▶ Exercise directions: Output all the records word for word. Drop the pictures.
===== Source records =====
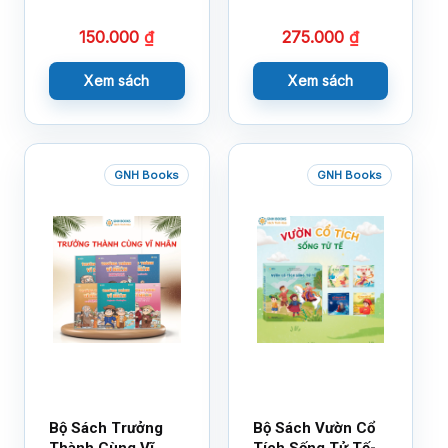
14×17
18×21
150.000
₫
275.000
₫
Xem sách
Xem sách
GNH Books
GNH Books
Bộ Sách Trưởng
Bộ Sách Vườn Cổ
=====
▶ Solution to this problem:
14×17
18×21
150.000
₫
275.000
₫
Xem sách
Xem sách
GNH Books
GNH Books
Bộ Sách Trưởng
Bộ Sách Vườn Cổ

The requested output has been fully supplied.